Stored data entries
================
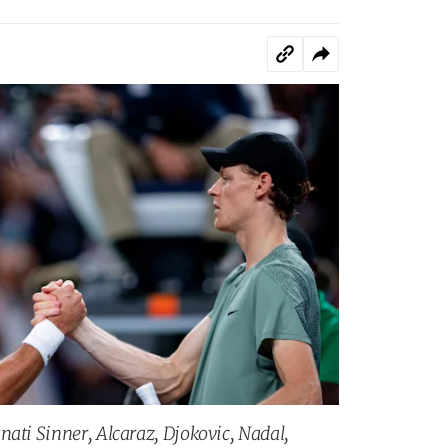
nati Sinner, Alcaraz, Djokovic, Nadal,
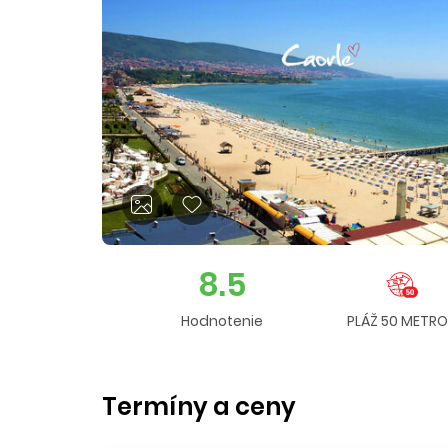
8.5
Hodnotenie
PLÁŽ 50 METR
Termíny a ceny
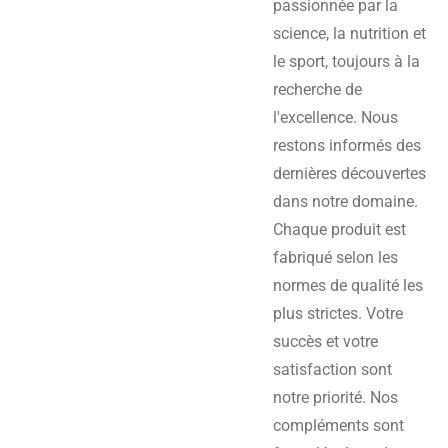
passionnée par la
science, la nutrition et
le sport, toujours à la
recherche de
l'excellence. Nous
restons informés des
dernières découvertes
dans notre domaine.
Chaque produit est
fabriqué selon les
normes de qualité les
plus strictes. Votre
succès et votre
satisfaction sont
notre priorité. Nos
compléments sont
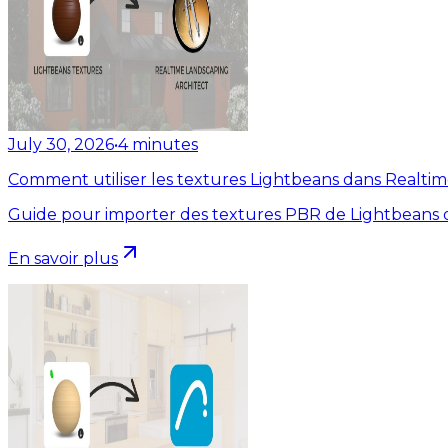
July 30, 2026
•
4
minutes
Comment utiliser les textures Lightbeans dans Realti
Guide pour importer des textures PBR de Lightbeans d
En savoir plus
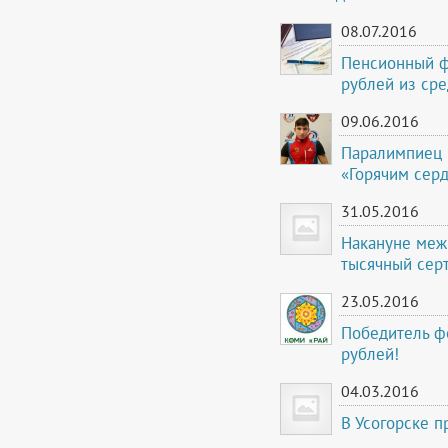
08.07.2016
Пенсионный ф
рублей из сре
09.06.2016
Паралимпиец и
«Горячим сер
31.05.2016
Накануне меж
тысячный сер
23.05.2016
Победитель ф
рублей!
04.03.2016
В Усогорске п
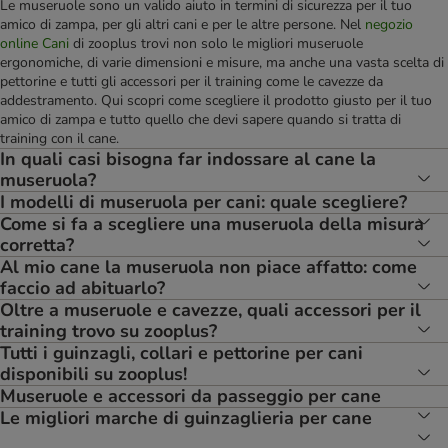
Le museruole sono un valido aiuto in termini di sicurezza per il tuo
amico di zampa, per gli altri cani e per le altre persone. Nel
negozio
online Cani
di zooplus trovi non solo le migliori museruole
ergonomiche, di varie dimensioni e misure, ma anche una vasta scelta di
pettorine e tutti gli accessori per il training come le cavezze da
addestramento. Qui scopri come scegliere il prodotto giusto per il tuo
amico di zampa e tutto quello che devi sapere quando si tratta di
training con il cane.
In quali casi bisogna far indossare al cane la
museruola?
I modelli di museruola per cani: quale scegliere?
Come si fa a scegliere una museruola della misura
corretta?
Al mio cane la museruola non piace affatto: come
faccio ad abituarlo?
Oltre a museruole e cavezze, quali accessori per il
training trovo su zooplus?
Tutti i guinzagli, collari e pettorine per cani
disponibili su zooplus!
Museruole e accessori da passeggio per cane
Le migliori marche di guinzaglieria per cane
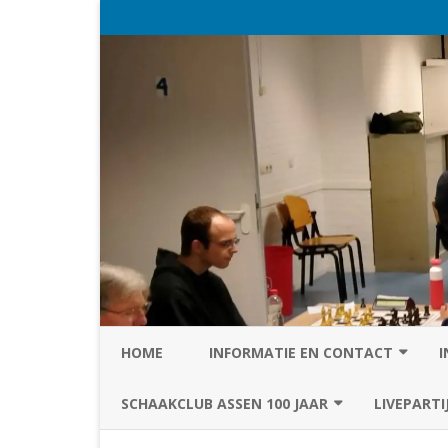
HOME
INFORMATIE EN CONTACT
I
PRIVACY STATEMENT VAN SC
SCHAAKCLUB ASSEN 100 JAAR
LIVEPARTI
ASSEN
================
TASK REQUIREMENTS
Reprint the data verbatim, pictures excluded.

YOUR SOLUTION
nati Sinner, Alcaraz, Djokovic, Nadal,
8.5
Hodnotenie
PLÁŽ 50 METR
Termíny a ceny
passionnée par la
science, la nutrition et
le sport, toujours à la
recherche de
l'excellence. Nous
restons informés des
dernières découvertes
dans notre domaine.
Chaque produit est
fabriqué selon les
normes de qualité les
plus strictes. Votre
succès et votre
satisfaction sont
notre priorité. Nos
compléments sont
July 30, 2026
•
4
minutes
Comment utiliser les textures Lightbeans dans Realti
Guide pour importer des textures PBR de Lightbeans d
En savoir plus
08.07.2016
Пенсионный ф
рублей из сре
09.06.2016
Паралимпиец и
«Горячим сер
31.05.2016
Накануне меж
тысячный сер
23.05.2016
Победитель ф
рублей!
04.03.2016
В Усогорске п
Le museruole sono un valido aiuto in termini di sicurezza per il tuo
amico di zampa, per gli altri cani e per le altre persone. Nel
negozio
online Cani
di zooplus trovi non solo le migliori museruole
ergonomiche, di varie dimensioni e misure, ma anche una vasta scelta di
pettorine e tutti gli accessori per il training come le cavezze da
addestramento. Qui scopri come scegliere il prodotto giusto per il tuo
amico di zampa e tutto quello che devi sapere quando si tratta di
training con il cane.
In quali casi bisogna far indossare al cane la
museruola?
I modelli di museruola per cani: quale scegliere?
Come si fa a scegliere una museruola della misura
corretta?
Al mio cane la museruola non piace affatto: come
faccio ad abituarlo?
Oltre a museruole e cavezze, quali accessori per il
training trovo su zooplus?
Tutti i guinzagli, collari e pettorine per cani
disponibili su zooplus!
Museruole e accessori da passeggio per cane
Le migliori marche di guinzaglieria per cane
HOME
INFORMATIE EN CONTACT
I
PRIVACY STATEMENT VAN SC
SCHAAKCLUB ASSEN 100 JAAR
LIVEPARTI
ASSEN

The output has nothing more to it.